Our next question is from James Birchenough with Wells Fargo Securities.

This is Yanan in for Jim. Two quick ones for me. So you mentioned you have increased the outreach to community GI physicians in your PBC launch efforts and they expect contribution from this segment to emerge in second half of '18. Just curious what proportion of PBC patients are treated by community GI physicians? And second question is regarding -- related to the power -- the NASH program. A number of placebo-controlled trials have let out since FLINT. So I'm just wondering is there anything to be learned when you look at their placebo arms and look at the fibrosis improvement and NASH resolution, are the rates consistent with FLINT and consistent with the assumption that went into your paralleling assumption for REGENERATE study?

Yes, thanks. I'll ask Richard to take the first part of the question and I'll take the second.

Yes, thanks. Great question. So as far as where the patients are, keep in mind in the United States, there's probably only about 700 physicians that are dubbed hepatologists and there's around 13,000 to 15,000 gastrologies. So obviously a vast majority of PBC patients reside in the gastroenterology community. And as we said before, PBC is a phenomena where the patients are spread quite thin. So I -- hard to give an exact percentage of around how many are based exactly in community, but we would say there is quite a large percentage. And generally what happens is the community GI just don't have many of the patients. They'll have only few at a time. So that's why our reach is important because there's a lot of physicians out there that probably manage only a couple or 2 or 3 of these patients. But there's large numbers of those physicians that do have these 2 or 3 patients as well. Mark, maybe back to you for the NASH question.

Yes, so you're asking specifically about what we've observed with respect to placebo response and learned from that. And I alluded to this earlier in the call, there has been a remarkably consistent pattern in the large longer-term studies, anything from 9 months on with respect to placebo response on fibrosis improvement by one stage. And that's basically around 20%. 1 in 5 patients on placebo improves. This has been consistent and again, highlights the critical importance of doing placebo-controlled studies in -- at the Phase II stage on biopsy -- with biopsy. I'm not going to get into conjecture right now about what drives placebo response, I've got my own hypothesis, but it has been consistently observed. NASH resolution, significantly lower response rates perhaps not surprisingly, as I mentioned, because here you're looking for disappearance of key features of the disease and you typically see single-digit responses. But again, fairly consistent across studies. But with respect to what we've taken away and our thinking about powering in REGENERATE, which, I think, was your question, we haven't seen anything that counters our assumptions.

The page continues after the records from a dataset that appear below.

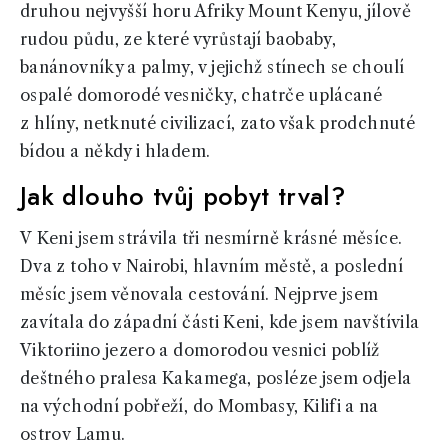
druhou nejvyšší horu Afriky Mount Kenyu, jílově
rudou půdu, ze které vyrůstají baobaby,
banánovníky a palmy, v jejichž stínech se choulí
ospalé domorodé vesničky, chatrče uplácané
z hlíny, netknuté civilizací, zato však prodchnuté
bídou a někdy i hladem.
Jak dlouho tvůj pobyt trval?
V Keni jsem strávila tři nesmírně krásné měsíce.
Dva z toho v Nairobi, hlavním městě, a poslední
měsíc jsem věnovala cestování. Nejprve jsem
zavítala do západní části Keni, kde jsem navštívila
Viktoriino jezero a domorodou vesnici poblíž
deštného pralesa Kakamega, posléze jsem odjela
na východní pobřeží, do Mombasy, Kilifi a na
ostrov Lamu.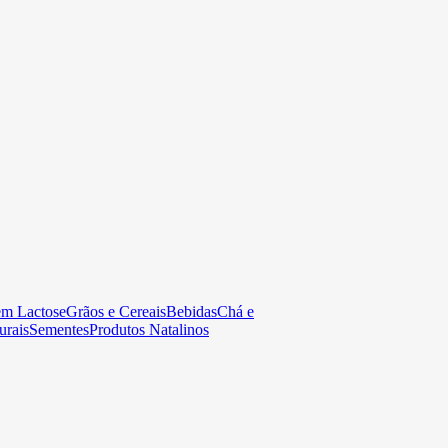
em Lactose
Grãos e Cereais
Bebidas
Chá e
urais
Sementes
Produtos Natalinos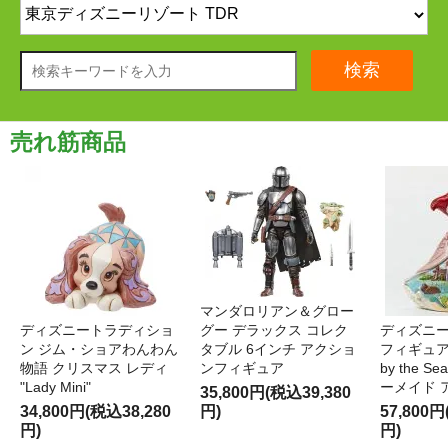
検索
売れ筋商品
マンダロリアン＆グロー
ディズニートラディショ
グー デラックス コレク
ディズニー
ン ジム・ショアわんわん
タブル 6インチ アクショ
フィギュア '
物語 クリスマス レディ
ンフィギュア
by the S
"Lady Mini"
ーメイド 
35,800円(税込39,380
34,800円(税込38,280
円)
57,800円
円)
円)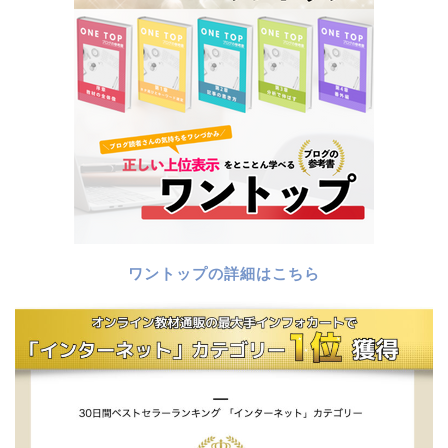
ワントップの詳細はこちら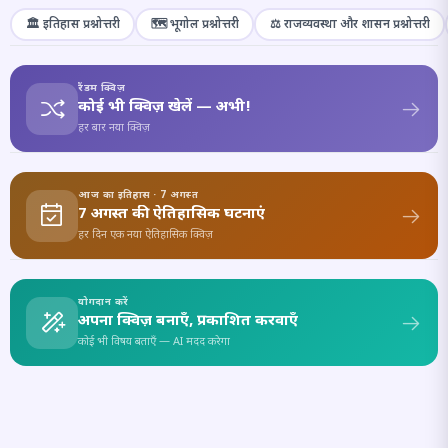
🏛️ इतिहास प्रश्नोत्तरी
🗺️ भूगोल प्रश्नोत्तरी
⚖️ राजव्यवस्था और शासन प्रश्नोत्तरी
रैंडम क्विज़
कोई भी क्विज़ खेलें — अभी!
हर बार नया क्विज़
आज का इतिहास · 7 अगस्त
7 अगस्त की ऐतिहासिक घटनाएं
हर दिन एक नया ऐतिहासिक क्विज़
योगदान करें
अपना क्विज़ बनाएँ, प्रकाशित करवाएँ
कोई भी विषय बताएँ — AI मदद करेगा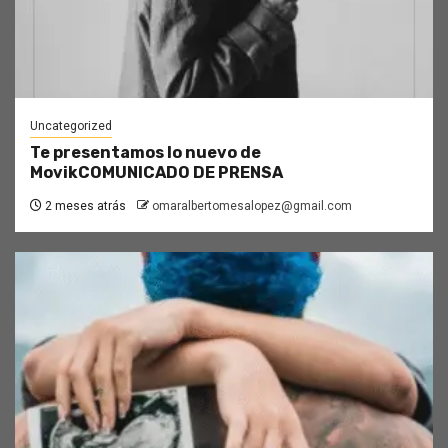
Uncategorized
Te presentamos lo nuevo de
MovikCOMUNICADO DE PRENSA
2 meses atrás
omaralbertomesalopez@gmail.com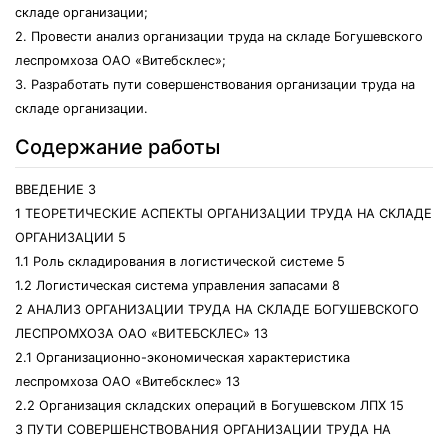
складе организации;
2. Провести анализ организации труда на складе Богушевского
леспромхоза ОАО «Витебсклес»;
3. Разработать пути совершенствования организации труда на
складе организации.
Содержание работы
ВВЕДЕНИЕ 3
1 ТЕОРЕТИЧЕСКИЕ АСПЕКТЫ ОРГАНИЗАЦИИ ТРУДА НА СКЛАДЕ
ОРГАНИЗАЦИИ 5
1.1 Роль складирования в логистической системе 5
1.2 Логистическая система управления запасами 8
2 АНАЛИЗ ОРГАНИЗАЦИИ ТРУДА НА СКЛАДЕ БОГУШЕВСКОГО
ЛЕСПРОМХОЗА ОАО «ВИТЕБСКЛЕС» 13
2.1 Организационно-экономическая характеристика
леспромхоза ОАО «Витебсклес» 13
2.2 Организация складских операций в Богушевском ЛПХ 15
3 ПУТИ СОВЕРШЕНСТВОВАНИЯ ОРГАНИЗАЦИИ ТРУДА НА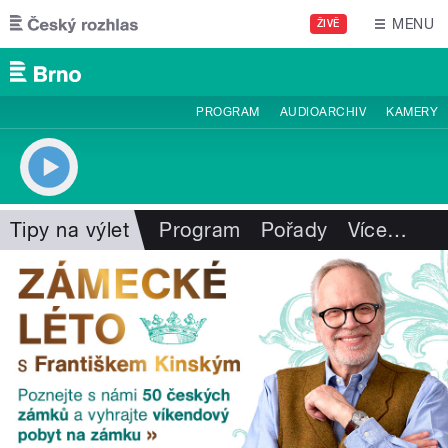
Přejít k hlavnímu obsahu
MENU
ŽIVĚ
PROGRAM
AUDIOARCHIV
KAMERY
Tipy na výlet
Program
Pořady
Více
…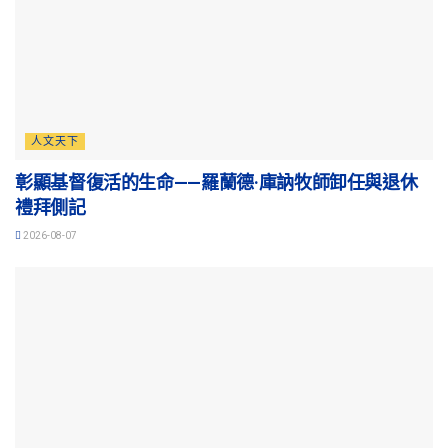
人文天下
彰顯基督復活的生命——羅蘭德·庫訥牧師卸任與退休
禮拜側記
2026-08-07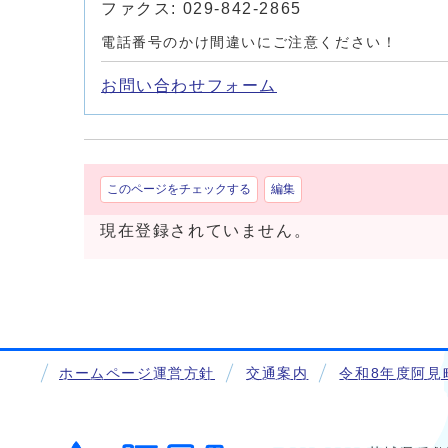
ファクス: 029-842-2865
電話番号のかけ間違いにご注意ください！
お問い合わせフォーム
このページをチェックする
編集
現在登録されていません。
ホームページ運営方針
交通案内
令和8年度阿見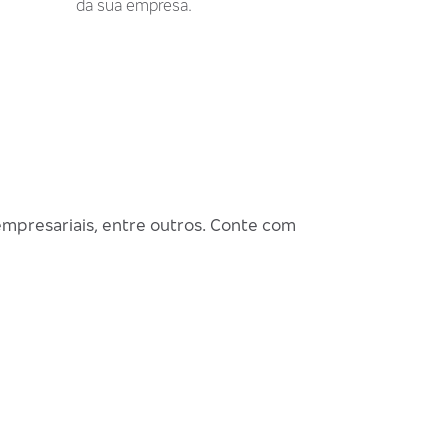
da sua empresa.
empresariais, entre outros. Conte com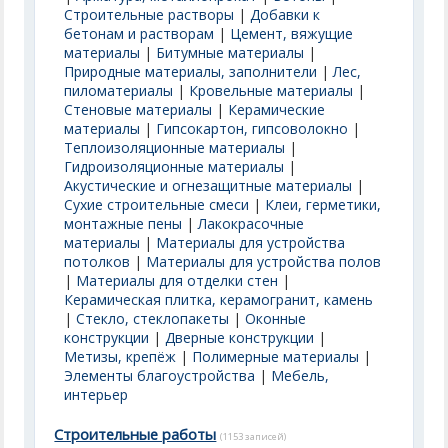
Строительные растворы
|
Добавки к
бетонам и растворам
|
Цемент, вяжущие
материалы
|
Битумные материалы
|
Природные материалы, заполнители
|
Лес,
пиломатериалы
|
Кровельные материалы
|
Стеновые материалы
|
Керамические
материалы
|
Гипсокартон, гипсоволокно
|
Теплоизоляционные материалы
|
Гидроизоляционные материалы
|
Акустические и огнезащитные материалы
|
Сухие строительные смеси
|
Клеи, герметики,
монтажные пены
|
Лакокрасочные
материалы
|
Материалы для устройства
потолков
|
Материалы для устройства полов
|
Материалы для отделки стен
|
Керамическая плитка, керамогранит, камень
|
Стекло, стеклопакеты
|
Оконные
конструкции
|
Дверные конструкции
|
Метизы, крепёж
|
Полимерные материалы
|
Элементы благоустройства
|
Мебель,
интерьер
Строительные работы
(1153 записей)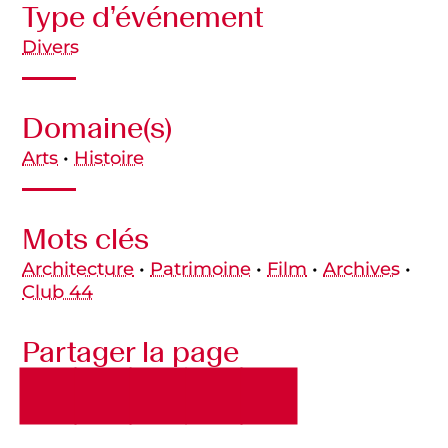
Type d’événement
Divers
Domaine(s)
Arts
•
Histoire
Mots clés
Architecture
•
Patrimoine
•
Film
•
Archives
•
Club 44
Partager la page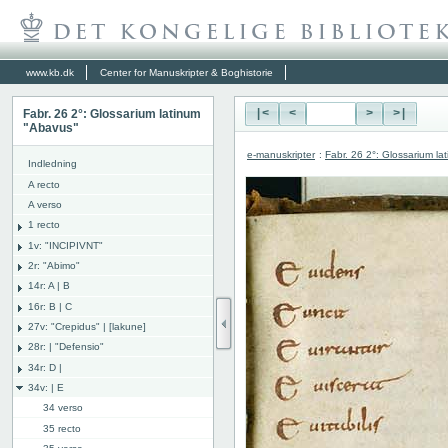
www.kb.dk
Center for Manuskripter & Boghistorie
Fabr. 26 2°: Glossarium latinum
|<
<
>
>|
"Abavus"
e-manuskripter
:
Fabr. 26 2°: Glossarium l
Indledning
A recto
A verso
1 recto
1v: "INCIPIVNT"
2r: "Abimo"
14r: A | B
16r: B | C
27v: "Crepidus" | [lakune]
28r: | "Defensio"
34r: D |
34v: | E
34 verso
35 recto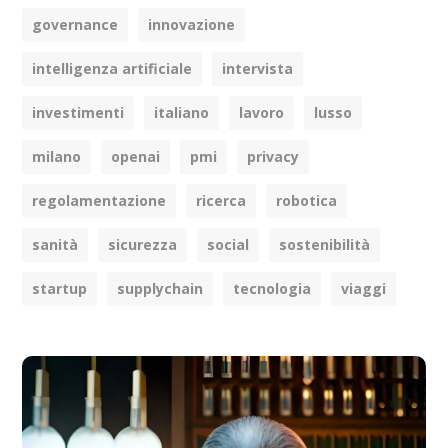
governance
innovazione
intelligenza artificiale
intervista
investimenti
italiano
lavoro
lusso
milano
openai
pmi
privacy
regolamentazione
ricerca
robotica
sanità
sicurezza
social
sostenibilità
startup
supplychain
tecnologia
viaggi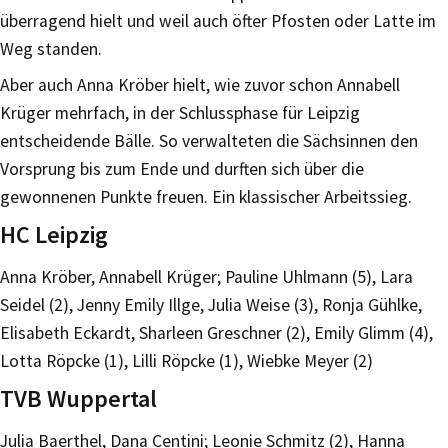
überragend hielt und weil auch öfter Pfosten oder Latte im
Weg standen.
Aber auch Anna Kröber hielt, wie zuvor schon Annabell
Krüger mehrfach, in der Schlussphase für Leipzig
entscheidende Bälle. So verwalteten die Sächsinnen den
Vorsprung bis zum Ende und durften sich über die
gewonnenen Punkte freuen. Ein klassischer Arbeitssieg.
HC Leipzig
Anna Kröber, Annabell Krüger; Pauline Uhlmann (5), Lara
Seidel (2), Jenny Emily Illge, Julia Weise (3), Ronja Gühlke,
Elisabeth Eckardt, Sharleen Greschner (2), Emily Glimm (4),
Lotta Röpcke (1), Lilli Röpcke (1), Wiebke Meyer (2)
TVB Wuppertal
Julia Baerthel, Dana Centini; Leonie Schmitz (2), Hanna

I'm showing no further questions. I would now like to turn the call back to Mark Pruzanski for any further remarks.

Well. Thanks, everyone, for listening in today for the back half of 2018. We're very excited. Everyone here at Intercept is very focused on delivering on our key objectives, which continue to be to drive worldwide our PBC business and ensure that Ocaliva gets to PBC patients in need and of course to continuing the execution in our global Phase III NASH program and the lead up to readout and REGENERATE in the first half of next year. We remain steadfastly committed to the health and well-being of patients with progressive nonviral liver disease, whatever their disease.

Ladies and gentlemen, thank you for participating in today's conference. You may now disconnect. Everyone, have a great day.